Wednesday, July 15, 2009

If You're Hurt - Get Checked Out!



Here's one of the worst kept secrets of personal injury and defense attorneys alike. No early medical treatment = no significant claim. We've heard all the excuses:

  • I didn't have money to pay for it

  • I didn't have insurance to pay for it

  • I hate doctors

  • I hate pills

  • I didn't have the time

  • I thought it would get better on its own

  • My (fill in the blank) told me it wasn't necessary

Understand this: one or more of these may really be true. You may really be hurt. But the bottom line is -- it doesn't matter. If you are in an accident, and you don't seek treatment for many weeks (or worse, many months or more), you are in trouble. I don't mean medically. Because when it comes to your medical care, that's between you and your health care provider. I mean 'legally,' or better said -- 'claim-wise.'

The 'other guy's' insurance company is going to look at your claim and give it short shrift. They're going to assume that: the pain wasn't bad enough to get you to see a doctor; or some other event caused the problem; or more likely, it will reasonably (and probably - correctly) assume that a jury won't buy it. And even your own insurance company -- the one you may be looking for to pay some of your medical expenses under your PIP coverage -- will be extremely concerned. It will probably send you for an IME (an examination by a doctor of its choosing) and hope to get a report back saying that your have no objective problems that are related to the accident. Then it will use that report to deny your PIP claim.

All-in-all, it's a real mess. Defense attorneys know it. Plaintiff attorneys know it. Insurance companies know it. Juries (eventually) know it. The excuses don't fly!!

I can't tell you how many times I've observed the importance of this very basic rule: both in a negative way and a positive way. The negative way is simple. As a defense attorney, I've used this scenario on numerous occasions. Juries and arbitrators don't like seeing months of non-treatment; and the claimant ultimately pays with a low claim result. As a plaintiff's attorney, I've had to counsel my clients about this problem. I've occasionally refused to represent a client under these circumstances - either recognizing that the delay is unexplainable, or because the client doesn't believe me.

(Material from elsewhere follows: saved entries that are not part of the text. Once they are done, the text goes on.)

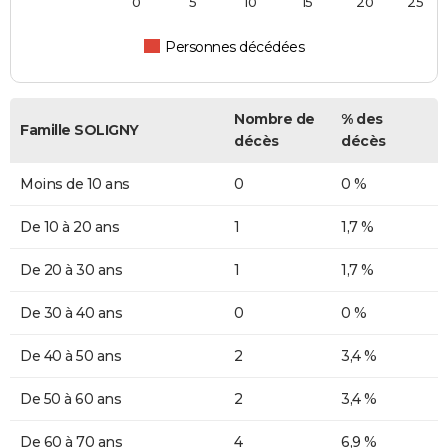
0
5
10
15
20
25
Personnes décédées
Nombre de
% des
Famille SOLIGNY
décès
décès
Moins de 10 ans
0
0 %
De 10 à 20 ans
1
1,7 %
De 20 à 30 ans
1
1,7 %
De 30 à 40 ans
0
0 %
De 40 à 50 ans
2
3,4 %
De 50 à 60 ans
2
3,4 %
De 60 à 70 ans
4
6,9 %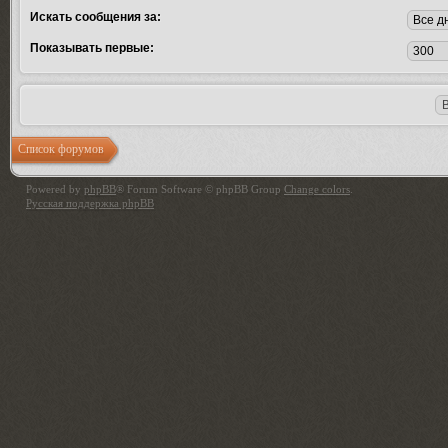
Искать сообщения за:
Показывать первые:
Список форумов
Powered by
phpBB
® Forum Software © phpBB Group
Change colors
.
Русская поддержка phpBB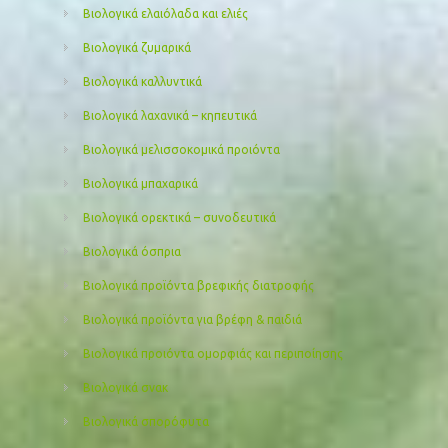
Βιολογικά ελαιόλαδα και ελιές
Βιολογικά ζυμαρικά
Βιολογικά καλλυντικά
Βιολογικά λαχανικά – κηπευτικά
Βιολογικά μελισσοκομικά προιόντα
Βιολογικά μπαχαρικά
Βιολογικά ορεκτικά – συνοδευτικά
Βιολογικά όσπρια
Βιολογικά προϊόντα βρεφικής διατροφής
Βιολογικά προϊόντα για βρέφη & παιδιά
Βιολογικά προιόντα ομορφιάς και περιποίησης
Βιολογικά σνακ
Βιολογικά σπορόφυτα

But I've also seen situations in which early treatment has proved incredibly helpful to a claim. I had a client, recently, who was in an accident and felt a little sore but didn't want to see a doctor. She relied on excuse # 6 (I thought it would get better on its own.). Fortunately, a friend of hers was a client of mine. About 2 weeks after the accident, the friend encouraged her to call me. I told her to go see her doctor. She insisted that she felt she'd get better -- even though she hadn't improved over that 2 week period. I asked her - tongue in cheek - where she received her medical degree. She went to her doctor.

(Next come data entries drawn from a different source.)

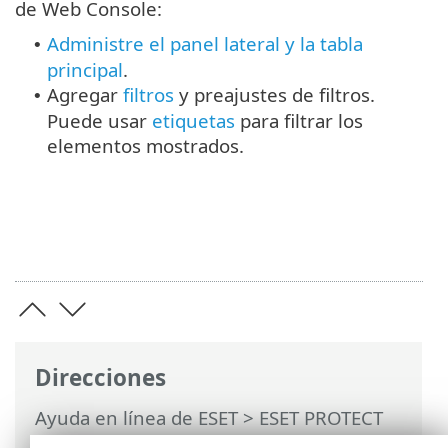
de Web Console:
Administre el panel lateral y la tabla
•
principal
.
Agregar
filtros
y preajustes de filtros.
•
Puede usar
etiquetas
para filtrar los
elementos mostrados.
Direcciones
Ayuda en línea de ESET
>
ESET PROTECT
On-Prem
>
Utilización de ESET PROTECT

The doctor noted a typical radiculopathy pattern -- pain, tingling, numbness -- and sent her for an MRI. Two days later she was sent to a neurosurgeon who diagnosed an extruded disc in her neck; and a day after that she was in the hospital undergoing a very significant surgery. Had she waited months before going through this process, the legal outcome might have been very different. Perhaps she would have been in another accident, or a fall. The longer she would have waited, the more difficult it would have been to prove that her spinal injury was related to the accident. But fortunately, having obtained an MRI just 2 weeks after the accident, the 'proof was in the pudding.' Proving her injury was related to the accident was no longer a problem. Her surgery was successful; and once she recovered, we were able to resolve her claim for a significant 6-figure settlement.

If you are in an accident, don't use the typical excuses to avoid medical treatment. If you have symptoms, get them evaluated. It's always better to have a doctor's visit where the result is insignificant, than to avoid the doctor when the result would have been significant -- medically and legally.